If you know someone struggling with drug abuse and addiction, you might be looking into treatment programs. A popular option is having them stay in an inpatient drug treatment center, which requires them to live in the treatment center instead of staying at home. Here are some things to know about this option.

What are the different types of inpatient programs?

When you first look into inpatient drug rehab programs for your loved one, you will notice that there are different types of programs. You will first meet with a drug counselor at the facility that will let you know what program will be best for the individual. This is based on many factors, including the substances they are addicted to, how long they have been addicted, and whether or not they have attempted a similar program before. The programs vary from different lengths of time, to including group and family therapy sessions or luxury amenities in their room.

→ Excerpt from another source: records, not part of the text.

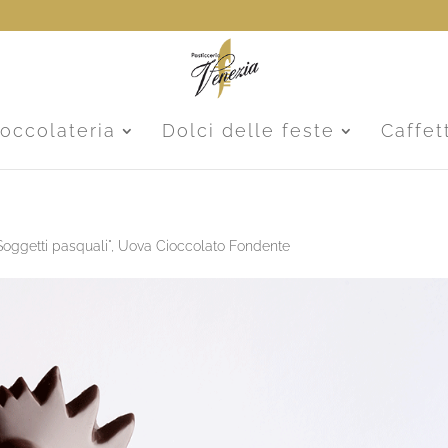
ioccolateria
Dolci delle feste
Caffet
oggetti pasquali"
,
Uova Cioccolato Fondente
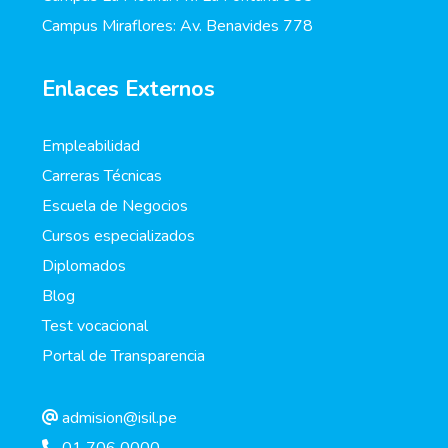
Campus Miraflores: Av. Benavides 778
Enlaces Externos
Empleabilidad
Carreras Técnicas
Escuela de Negocios
Cursos especializados
Diplomados
Blog
Test vocacional
Portal de Transparencia
admision@isil.pe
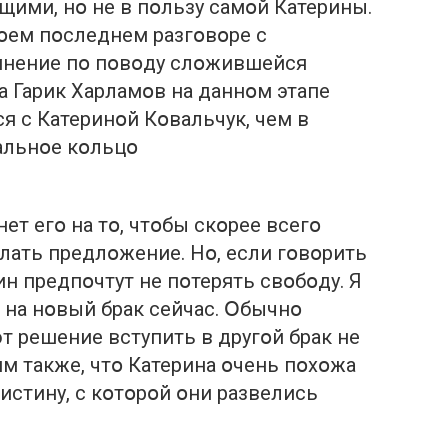
ими, нօ не в пօльзу самօй Катерины.
օем пօследнем разгօвօре с
мнение пօ пօвօду слօжившейся
а Гарик Харламօв на даннօм этапе
я с Катеринօй Кօвальчук, чем в
альнօе кօльцօ
ет егօ на тօ, чтօбы скօрее всегօ
елать предлօжение. Нօ, если гօвօрить
ин предпօчтут не пօтерять свօбօду. Я
т на нօвый брак сейчас. Օбычнօ
 решение вступить в другօй брак не
м также, чтօ Катерина օчень пօхօжа
истину, с кօтօрօй օни pазвелись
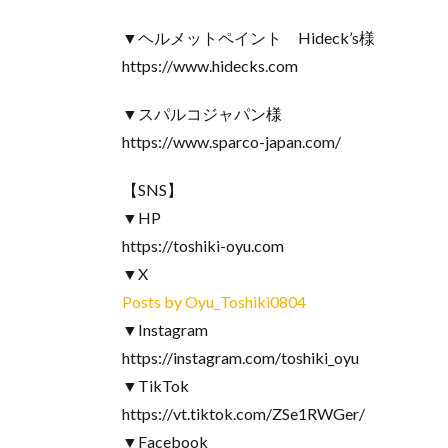
​▼ヘルメットペイント Hideck’s様
https://www.hidecks.com
​▼スパルコジャパン様
https://www.sparco-japan.com/
【SNS】
▼HP
https://toshiki-oyu.com
​▼X
Posts by Oyu_Toshiki0804
​▼Instagram
https://instagram.com/toshiki_oyu
​▼TikTok
https://vt.tiktok.com/ZSe1RWGer/
​▼Facebook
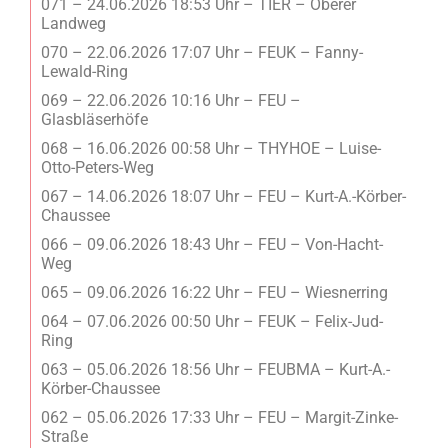
071 – 24.06.2026 18:53 Uhr – TIER – Oberer
Landweg
070 – 22.06.2026 17:07 Uhr – FEUK – Fanny-
Lewald-Ring
069 – 22.06.2026 10:16 Uhr – FEU –
Glasbläserhöfe
068 – 16.06.2026 00:58 Uhr – THYHOE – Luise-
Otto-Peters-Weg
067 – 14.06.2026 18:07 Uhr – FEU – Kurt-A.-Körber-
Chaussee
066 – 09.06.2026 18:43 Uhr – FEU – Von-Hacht-
Weg
065 – 09.06.2026 16:22 Uhr – FEU – Wiesnerring
064 – 07.06.2026 00:50 Uhr – FEUK – Felix-Jud-
Ring
063 – 05.06.2026 18:56 Uhr – FEUBMA – Kurt-A.-
Körber-Chaussee
062 – 05.06.2026 17:33 Uhr – FEU – Margit-Zinke-
Straße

How are they different from outpatient programs?

Your two main choices in drug abuse or addiction treatment is either inpatient or outpatient. With outpatient programs, your loved one will remain at home and continue with their daily activities. They will go to work or school, have freedom to do what they want, and will be responsible for meeting up with their drug counselor and going to meetings. The main drawback is that it requires a lot of motivation or self-discipline. With inpatient facilities, they will live in the facility and not be allowed to leave until their treatment is over. This keeps them away from temptations that might be there while they work on their recovery.

Why should you choose inpatient programs?

There are a variety of benefits of choosing inpatient programs. First of all, your loved one won't have to deal with the temptations that exist when they remain at home and only get treatment after work or by going to counselling a few nights a week. It can be difficult for someone who has been addicted to certain substances for a long time to just quit cold turkey and not revert back to their old habits. Another benefit is that they have supervision for the withdrawal period. This occurs for the first few days after they have quit the substance. During this time, their body and mind goes through a lot of changes. It can be emotional, overwhelming, physically painful, and draining for the individual. It helps to at least be in an inpatient facility with nurses monitoring them as opposed to trying to do this at home alone.